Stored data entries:
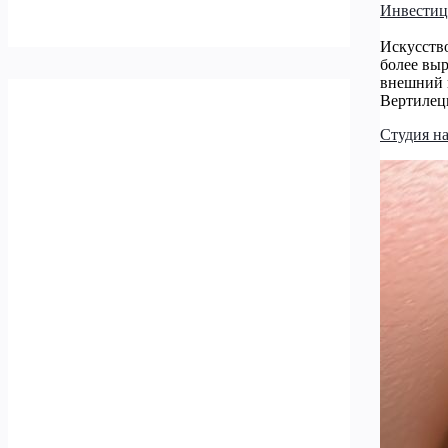
Инвести
Искусств
более вы
внешний в
Вертилецк
Студия на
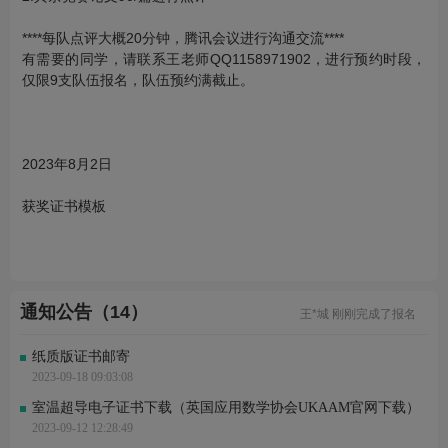
****每队点评大概20分钟，腾讯会议进行沟通交流****
有需要的同学，请联系王老师QQ1158971902，进行预约时段，
仅限9支队伍报名，队伍预约满截止。
2023年8月2日
吴*坚 刚刚完成了报名
获奖证书模板
王*翀 刚刚完成了报名
付*捷 刚刚完成了报名
王* 刚刚进行了关注
梅*索 刚刚进行了关注
王*旭 刚刚完成了报名
邹*岚 刚刚完成了报名
通知公告（14）
王*城 刚刚完成了报名
配*键 刚刚进行了关注
r*r 刚刚进行了关注
纸质版证书邮寄
吴*坚 刚刚完成了报名
2023-09-18 09:03:08
王*翀 刚刚完成了报名
付*捷 刚刚完成了报名
室温超导电子证书下载（英国应用数学协会UKAAM官网下载）
王* 刚刚进行了关注
2023-09-12 12:28:49
梅*索 刚刚进行了关注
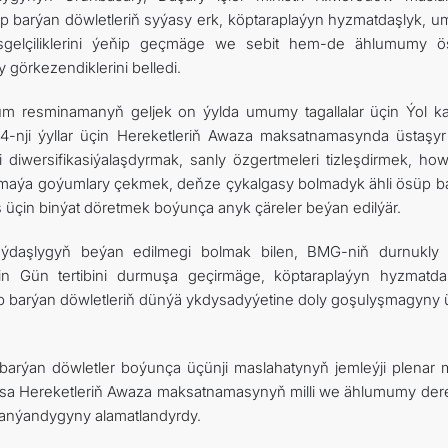
barýan döwletleriň syýasy erk, köptaraplaýyn hyzmatdaşlyk, 
 päsgelçiliklerini ýeňip geçmäge we sebit hem-de ählumumy ö
 görkezendiklerini belledi.
üm resminamanyň geljek on ýylda umumy tagallalar üçin Ýol ka
34-nji ýyllar üçin Hereketleriň Awaza maksatnamasynda üstaşyr
i diwersifikasiýalaşdyrmak, sanly özgertmeleri tizleşdirmek, ho
 maýa goýumlary çekmek, deňze çykalgasy bolmadyk ähli ösüp b
üçin binýat döretmek boýunça anyk çäreler beýan edilýär.
aýdaşlygyň beýan edilmegi bolmak bilen, BMG-niň durnukly
n Gün tertibini durmuşa geçirmäge, köptaraplaýyn hyzmatda
 barýan döwletleriň dünýä ykdysadyýetine doly goşulyşmagyny 
ýan döwletler boýunça üçünji maslahatynyň jemleýji plenar me
 bolsa Hereketleriň Awaza maksatnamasynyň milli we ählumumy der
lanýandygyny alamatlandyrdy.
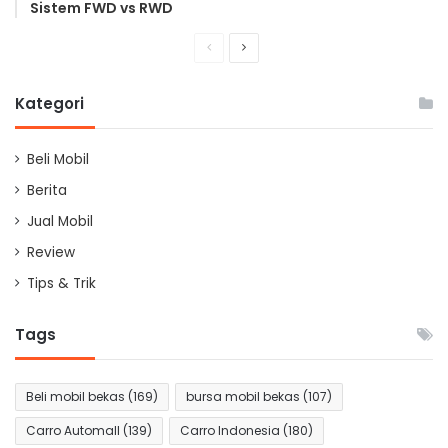
Sistem FWD vs RWD
Previous
Next
page
page
Kategori
Beli Mobil
Berita
Jual Mobil
Review
Tips & Trik
Tags
Beli mobil bekas
(169)
bursa mobil bekas
(107)
Carro Automall
(139)
Carro Indonesia
(180)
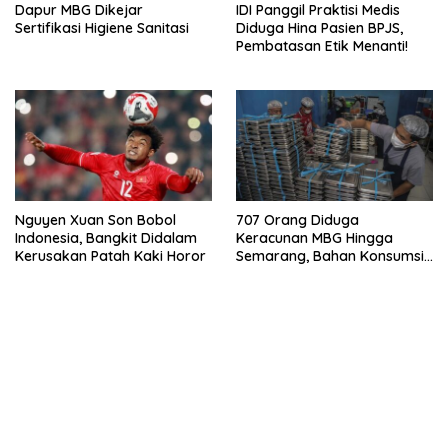
Dapur MBG Dikejar
IDI Panggil Praktisi Medis
Sertifikasi Higiene Sanitasi
Diduga Hina Pasien BPJS,
Pembatasan Etik Menanti!
Nguyen Xuan Son Bobol
707 Orang Diduga
Indonesia, Bangkit Didalam
Keracunan MBG Hingga
Kerusakan Patah Kaki Horor
Semarang, Bahan Konsumsi
Ini Diselidiki
bandar besar starlight princess1000 bagi bonus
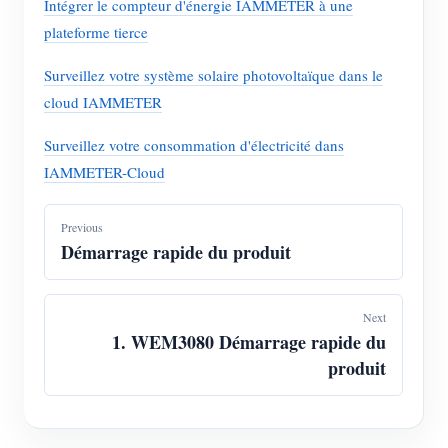
Intégrer le compteur d'énergie IAMMETER à une
plateforme tierce
Surveillez votre système solaire photovoltaïque dans le
cloud IAMMETER
Surveillez votre consommation d'électricité dans
IAMMETER-Cloud
Previous
Démarrage rapide du produit
Next
1. WEM3080 Démarrage rapide du
produit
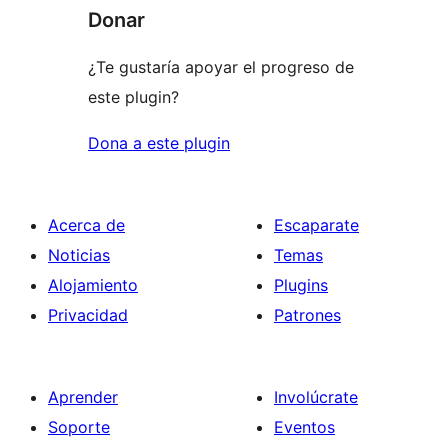
Donar
¿Te gustaría apoyar el progreso de
este plugin?
Dona a este plugin
Acerca de
Escaparate
Noticias
Temas
Alojamiento
Plugins
Privacidad
Patrones
Aprender
Involúcrate
Soporte
Eventos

Task details: Reproduce each entry exactly, without the pictures.

Output for this exercise:
Инвести
Искусств
более вы
внешний в
Вертилецк
Студия на
****每队点评大概20分钟，腾讯会议进行沟通交流****
有需要的同学，请联系王老师QQ1158971902，进行预约时段，
仅限9支队伍报名，队伍预约满截止。
2023年8月2日
吴*坚 刚刚完成了报名
获奖证书模板
王*翀 刚刚完成了报名
付*捷 刚刚完成了报名
王* 刚刚进行了关注
梅*索 刚刚进行了关注
王*旭 刚刚完成了报名
邹*岚 刚刚完成了报名
通知公告（14）
王*城 刚刚完成了报名
配*键 刚刚进行了关注
r*r 刚刚进行了关注
纸质版证书邮寄
吴*坚 刚刚完成了报名
2023-09-18 09:03:08
王*翀 刚刚完成了报名
付*捷 刚刚完成了报名
室温超导电子证书下载（英国应用数学协会UKAAM官网下载）
王* 刚刚进行了关注
2023-09-12 12:28:49
梅*索 刚刚进行了关注
barýan döwletleriň syýasy erk, köptaraplaýyn hyzmatdaşlyk, 
 päsgelçiliklerini ýeňip geçmäge we sebit hem-de ählumumy ö
 görkezendiklerini belledi.
üm resminamanyň geljek on ýylda umumy tagallalar üçin Ýol ka
34-nji ýyllar üçin Hereketleriň Awaza maksatnamasynda üstaşyr
i diwersifikasiýalaşdyrmak, sanly özgertmeleri tizleşdirmek, ho
 maýa goýumlary çekmek, deňze çykalgasy bolmadyk ähli ösüp b
üçin binýat döretmek boýunça anyk çäreler beýan edilýär.
aýdaşlygyň beýan edilmegi bolmak bilen, BMG-niň durnukly
n Gün tertibini durmuşa geçirmäge, köptaraplaýyn hyzmatda
 barýan döwletleriň dünýä ykdysadyýetine doly goşulyşmagyny 
ýan döwletler boýunça üçünji maslahatynyň jemleýji plenar me
 bolsa Hereketleriň Awaza maksatnamasynyň milli we ählumumy der
lanýandygyny alamatlandyrdy.
Sistem FWD vs RWD
Previous
Next
page
page
Kategori
Beli Mobil
Berita
Jual Mobil
Review
Tips & Trik
Tags
Beli mobil bekas
(169)
bursa mobil bekas
(107)
Carro Automall
(139)
Carro Indonesia
(180)
Dapur MBG Dikejar
IDI Panggil Praktisi Medis
Sertifikasi Higiene Sanitasi
Diduga Hina Pasien BPJS,
Pembatasan Etik Menanti!
Nguyen Xuan Son Bobol
707 Orang Diduga
Indonesia, Bangkit Didalam
Keracunan MBG Hingga
Kerusakan Patah Kaki Horor
Semarang, Bahan Konsumsi
Ini Diselidiki
bandar besar starlight princess1000 bagi bonus
Intégrer le compteur d'énergie IAMMETER à une
plateforme tierce
Surveillez votre système solaire photovoltaïque dans le
cloud IAMMETER
Surveillez votre consommation d'électricité dans
IAMMETER-Cloud
Previous
Démarrage rapide du produit
Next
1. WEM3080 Démarrage rapide du
produit
Donar
¿Te gustaría apoyar el progreso de
este plugin?
Dona a este plugin
Acerca de
Escaparate
Noticias
Temas
Alojamiento
Plugins
Privacidad
Patrones
Aprender
Involúcrate
Soporte
Eventos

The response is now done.